Remarks by the President at Evening of Poetry at the White House
7:14 P.M. EDT
THE PRESIDENT: Hello, everybody. Please have a seat. Welcome to the White House. I am going to be brief, because on a night like tonight my job is to get out of the way and let the professionals do their job.
I do want to start by thanking our extraordinary performers for taking time out of their busy schedules to be with us. I also want to recognize the President’s Committee on the Arts and the Humanities for putting on this event and for everything they do to support the arts. (Applause.)
The power of poetry is that everybody experiences it differently. There are no rules for what makes a great poem. Understanding it isn’t just about metaphor or meter. Instead, a great poem is one that resonates with us, that challenges us and that teaches us something about ourselves and the world that we live in. As Rita Dove says, “If [poetry] doesn’t affect you on some level that cannot be explained in words, then the poem hasn’t done its job.” Also known as, it don’t mean a thing if -- (laughter) -- it ain’t got that swing. That’s a little ad-lib there. (Laughter.)
For thousands of years, people have been drawn to poetry in a very personal way -– including me. In the spirit of full disclosure, I actually submitted a couple of poems to my college literary magazine, and you will be pleased to know that I will not be reading them tonight. (Laughter.)
But as a nation built on freedom of expression, poets have always played an important role in telling our American story.
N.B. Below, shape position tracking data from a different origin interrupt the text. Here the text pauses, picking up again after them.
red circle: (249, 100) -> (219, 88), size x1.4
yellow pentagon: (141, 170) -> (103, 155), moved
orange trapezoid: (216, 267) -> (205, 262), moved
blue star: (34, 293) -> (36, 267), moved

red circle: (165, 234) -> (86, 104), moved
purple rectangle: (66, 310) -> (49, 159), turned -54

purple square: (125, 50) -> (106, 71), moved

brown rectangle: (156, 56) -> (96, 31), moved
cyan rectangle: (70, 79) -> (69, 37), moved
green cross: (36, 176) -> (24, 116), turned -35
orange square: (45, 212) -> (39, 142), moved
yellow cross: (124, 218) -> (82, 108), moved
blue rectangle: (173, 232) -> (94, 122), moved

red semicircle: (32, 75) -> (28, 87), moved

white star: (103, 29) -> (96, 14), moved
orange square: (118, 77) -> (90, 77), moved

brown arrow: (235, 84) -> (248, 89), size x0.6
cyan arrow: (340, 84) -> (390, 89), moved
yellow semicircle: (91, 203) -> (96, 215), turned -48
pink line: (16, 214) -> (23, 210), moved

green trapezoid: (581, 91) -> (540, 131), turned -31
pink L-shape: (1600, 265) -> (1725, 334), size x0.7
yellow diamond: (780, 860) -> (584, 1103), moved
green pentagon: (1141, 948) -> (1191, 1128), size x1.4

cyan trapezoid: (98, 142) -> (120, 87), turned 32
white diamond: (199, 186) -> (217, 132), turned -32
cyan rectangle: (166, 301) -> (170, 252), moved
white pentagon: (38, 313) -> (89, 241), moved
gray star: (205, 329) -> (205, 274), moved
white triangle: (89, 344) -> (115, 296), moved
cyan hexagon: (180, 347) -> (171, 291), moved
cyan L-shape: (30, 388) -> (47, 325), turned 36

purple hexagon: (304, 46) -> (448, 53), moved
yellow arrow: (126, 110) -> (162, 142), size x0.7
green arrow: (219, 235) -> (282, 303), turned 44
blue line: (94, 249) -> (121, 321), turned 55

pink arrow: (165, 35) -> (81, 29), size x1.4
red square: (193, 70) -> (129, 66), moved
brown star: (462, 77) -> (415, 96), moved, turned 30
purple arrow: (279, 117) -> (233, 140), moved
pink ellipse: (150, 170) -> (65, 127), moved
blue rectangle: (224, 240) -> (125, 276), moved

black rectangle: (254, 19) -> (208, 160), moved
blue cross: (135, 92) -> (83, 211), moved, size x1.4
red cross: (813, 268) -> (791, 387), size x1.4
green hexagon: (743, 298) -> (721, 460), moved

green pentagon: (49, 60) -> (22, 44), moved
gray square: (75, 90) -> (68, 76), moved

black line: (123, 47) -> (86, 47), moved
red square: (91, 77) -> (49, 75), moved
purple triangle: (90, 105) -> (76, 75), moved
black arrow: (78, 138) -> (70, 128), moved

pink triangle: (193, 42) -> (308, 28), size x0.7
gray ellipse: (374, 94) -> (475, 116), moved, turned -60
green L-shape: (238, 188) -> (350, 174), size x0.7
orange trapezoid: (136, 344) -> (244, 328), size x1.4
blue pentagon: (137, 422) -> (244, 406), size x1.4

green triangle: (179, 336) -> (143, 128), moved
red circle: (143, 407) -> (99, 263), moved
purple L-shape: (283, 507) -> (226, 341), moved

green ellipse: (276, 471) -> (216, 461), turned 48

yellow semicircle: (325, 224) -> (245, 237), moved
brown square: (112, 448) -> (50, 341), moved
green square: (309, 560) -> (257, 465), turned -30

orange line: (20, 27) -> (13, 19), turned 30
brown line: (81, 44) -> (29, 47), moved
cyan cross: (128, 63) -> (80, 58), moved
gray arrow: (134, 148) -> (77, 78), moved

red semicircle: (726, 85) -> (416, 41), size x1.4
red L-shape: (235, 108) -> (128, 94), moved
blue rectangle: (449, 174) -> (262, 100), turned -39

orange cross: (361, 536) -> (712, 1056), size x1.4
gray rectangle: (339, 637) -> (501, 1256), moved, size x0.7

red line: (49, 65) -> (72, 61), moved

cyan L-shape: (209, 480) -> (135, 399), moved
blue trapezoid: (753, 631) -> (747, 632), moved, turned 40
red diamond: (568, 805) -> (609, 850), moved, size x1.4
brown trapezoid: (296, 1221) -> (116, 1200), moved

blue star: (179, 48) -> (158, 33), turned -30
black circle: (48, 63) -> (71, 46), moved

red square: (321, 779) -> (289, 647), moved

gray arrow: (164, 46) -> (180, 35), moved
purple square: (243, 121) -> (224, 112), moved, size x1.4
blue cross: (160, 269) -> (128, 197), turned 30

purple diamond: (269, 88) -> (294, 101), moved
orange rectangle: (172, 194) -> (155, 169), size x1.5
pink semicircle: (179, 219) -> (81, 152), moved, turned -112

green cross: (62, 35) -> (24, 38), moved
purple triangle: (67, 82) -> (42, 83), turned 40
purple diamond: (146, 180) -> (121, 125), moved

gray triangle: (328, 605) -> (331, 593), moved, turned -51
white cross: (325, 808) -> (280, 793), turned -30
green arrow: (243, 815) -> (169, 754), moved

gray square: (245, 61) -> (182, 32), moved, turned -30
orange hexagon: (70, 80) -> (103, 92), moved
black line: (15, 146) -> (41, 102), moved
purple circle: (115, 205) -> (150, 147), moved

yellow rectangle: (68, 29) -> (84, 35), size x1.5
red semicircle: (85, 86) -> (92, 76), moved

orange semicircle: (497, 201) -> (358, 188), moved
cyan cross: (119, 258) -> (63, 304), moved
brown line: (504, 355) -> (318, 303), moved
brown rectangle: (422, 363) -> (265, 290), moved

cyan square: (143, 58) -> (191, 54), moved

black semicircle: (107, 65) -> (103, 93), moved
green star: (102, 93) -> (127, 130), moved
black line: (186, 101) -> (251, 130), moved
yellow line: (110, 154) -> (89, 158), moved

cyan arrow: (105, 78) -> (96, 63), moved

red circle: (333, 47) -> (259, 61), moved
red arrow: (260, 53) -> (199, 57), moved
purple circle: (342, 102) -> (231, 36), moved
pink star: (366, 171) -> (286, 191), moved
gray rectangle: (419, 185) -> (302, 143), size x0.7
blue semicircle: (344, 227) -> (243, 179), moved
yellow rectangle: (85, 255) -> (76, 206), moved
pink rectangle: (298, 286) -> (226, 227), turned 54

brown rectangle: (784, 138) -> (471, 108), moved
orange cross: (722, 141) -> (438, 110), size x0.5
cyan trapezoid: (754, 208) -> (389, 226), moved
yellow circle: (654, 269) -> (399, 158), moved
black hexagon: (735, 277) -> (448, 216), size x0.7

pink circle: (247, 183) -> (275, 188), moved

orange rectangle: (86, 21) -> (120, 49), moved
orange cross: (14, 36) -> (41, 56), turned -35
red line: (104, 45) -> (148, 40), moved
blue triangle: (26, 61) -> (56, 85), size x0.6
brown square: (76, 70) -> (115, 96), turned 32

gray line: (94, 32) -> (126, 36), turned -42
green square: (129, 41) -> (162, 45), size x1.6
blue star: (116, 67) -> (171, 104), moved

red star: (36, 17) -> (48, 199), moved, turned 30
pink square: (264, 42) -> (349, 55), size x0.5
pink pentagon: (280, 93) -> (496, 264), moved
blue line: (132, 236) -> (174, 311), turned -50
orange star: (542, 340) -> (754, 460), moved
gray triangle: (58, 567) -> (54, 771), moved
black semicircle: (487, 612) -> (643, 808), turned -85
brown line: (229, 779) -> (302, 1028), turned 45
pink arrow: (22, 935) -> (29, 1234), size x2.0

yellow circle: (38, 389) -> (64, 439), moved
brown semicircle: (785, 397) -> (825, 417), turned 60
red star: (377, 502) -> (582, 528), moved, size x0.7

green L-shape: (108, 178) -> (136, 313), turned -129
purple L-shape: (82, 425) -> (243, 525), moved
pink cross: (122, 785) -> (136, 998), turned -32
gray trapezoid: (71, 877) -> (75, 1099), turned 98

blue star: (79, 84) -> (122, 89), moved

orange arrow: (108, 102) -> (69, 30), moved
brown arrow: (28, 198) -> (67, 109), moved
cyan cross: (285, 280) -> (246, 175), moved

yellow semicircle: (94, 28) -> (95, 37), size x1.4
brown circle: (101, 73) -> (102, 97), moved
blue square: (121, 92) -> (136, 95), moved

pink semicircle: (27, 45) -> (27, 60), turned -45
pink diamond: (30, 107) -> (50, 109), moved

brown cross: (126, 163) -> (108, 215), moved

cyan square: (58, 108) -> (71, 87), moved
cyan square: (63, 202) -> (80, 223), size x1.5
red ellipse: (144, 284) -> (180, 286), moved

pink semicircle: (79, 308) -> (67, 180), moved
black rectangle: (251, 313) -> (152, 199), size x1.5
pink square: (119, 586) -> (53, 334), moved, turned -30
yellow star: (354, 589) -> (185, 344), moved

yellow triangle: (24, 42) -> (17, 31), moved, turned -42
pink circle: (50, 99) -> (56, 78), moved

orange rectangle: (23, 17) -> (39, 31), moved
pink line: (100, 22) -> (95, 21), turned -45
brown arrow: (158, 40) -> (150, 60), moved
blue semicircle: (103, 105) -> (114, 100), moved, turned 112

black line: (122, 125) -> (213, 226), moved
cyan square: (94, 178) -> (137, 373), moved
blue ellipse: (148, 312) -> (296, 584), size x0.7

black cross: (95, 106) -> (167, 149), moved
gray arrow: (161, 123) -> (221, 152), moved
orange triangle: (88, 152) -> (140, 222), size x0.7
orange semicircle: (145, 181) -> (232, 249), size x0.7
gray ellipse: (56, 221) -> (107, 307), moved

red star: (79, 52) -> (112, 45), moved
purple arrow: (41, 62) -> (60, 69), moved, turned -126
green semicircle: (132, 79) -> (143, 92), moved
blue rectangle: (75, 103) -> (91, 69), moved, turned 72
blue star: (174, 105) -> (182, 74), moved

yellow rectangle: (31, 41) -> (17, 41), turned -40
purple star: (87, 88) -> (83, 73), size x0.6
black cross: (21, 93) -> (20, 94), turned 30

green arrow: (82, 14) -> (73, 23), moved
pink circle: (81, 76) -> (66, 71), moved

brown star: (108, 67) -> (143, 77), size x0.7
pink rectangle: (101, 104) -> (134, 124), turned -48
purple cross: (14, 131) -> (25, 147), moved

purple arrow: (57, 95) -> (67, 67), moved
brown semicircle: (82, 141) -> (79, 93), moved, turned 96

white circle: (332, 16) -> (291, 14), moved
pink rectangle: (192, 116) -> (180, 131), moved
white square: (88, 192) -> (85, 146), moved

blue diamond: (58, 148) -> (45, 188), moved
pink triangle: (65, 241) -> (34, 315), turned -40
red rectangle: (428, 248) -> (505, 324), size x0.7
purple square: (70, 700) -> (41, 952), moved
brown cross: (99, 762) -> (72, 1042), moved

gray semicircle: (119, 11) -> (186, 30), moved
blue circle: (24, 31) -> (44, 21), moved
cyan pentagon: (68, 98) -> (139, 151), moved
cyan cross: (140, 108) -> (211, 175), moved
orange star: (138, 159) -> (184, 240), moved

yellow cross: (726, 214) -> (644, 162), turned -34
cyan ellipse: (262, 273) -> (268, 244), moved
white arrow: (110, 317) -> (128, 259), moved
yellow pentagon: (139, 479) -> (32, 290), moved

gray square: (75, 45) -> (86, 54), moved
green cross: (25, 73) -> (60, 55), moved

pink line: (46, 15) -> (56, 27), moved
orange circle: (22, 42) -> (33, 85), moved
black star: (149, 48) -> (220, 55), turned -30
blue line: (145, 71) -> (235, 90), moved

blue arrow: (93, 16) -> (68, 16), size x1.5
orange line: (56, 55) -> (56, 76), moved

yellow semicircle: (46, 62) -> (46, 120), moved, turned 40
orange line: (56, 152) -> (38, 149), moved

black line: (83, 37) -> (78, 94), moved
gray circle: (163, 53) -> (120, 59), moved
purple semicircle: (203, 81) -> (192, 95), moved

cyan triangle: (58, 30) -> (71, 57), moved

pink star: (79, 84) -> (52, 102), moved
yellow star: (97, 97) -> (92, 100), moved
It was after the bombing of Fort McHenry during the War of 1812 that a young lawyer named Francis Scott Key penned the poem that would become our National Anthem. The Statue of Liberty has always welcomed the “huddled masses yearning to breathe free.” Soldiers going off to fight in World War II were giving -- given books of poetry for comfort and inspiration. And whenever our nation has faced a great tragedy -– whether it was the loss of a civil rights leader, the crew of a space shuttle, or the thousands of Americans that were lost on a clear September day -– we have turned to poetry when we can’t find quite the right words to express what we’re feeling.
So tonight we continue that tradition by hearing from some of our greatest -– as well as some of our newest -– poets. Billy Collins, who is here with us, calls poetry “the oldest form of travel writing,” because it takes us to places we can only imagine. So in that spirit, I’d like everyone to sit back, or sit on the edge of your seats, and enjoy the journey.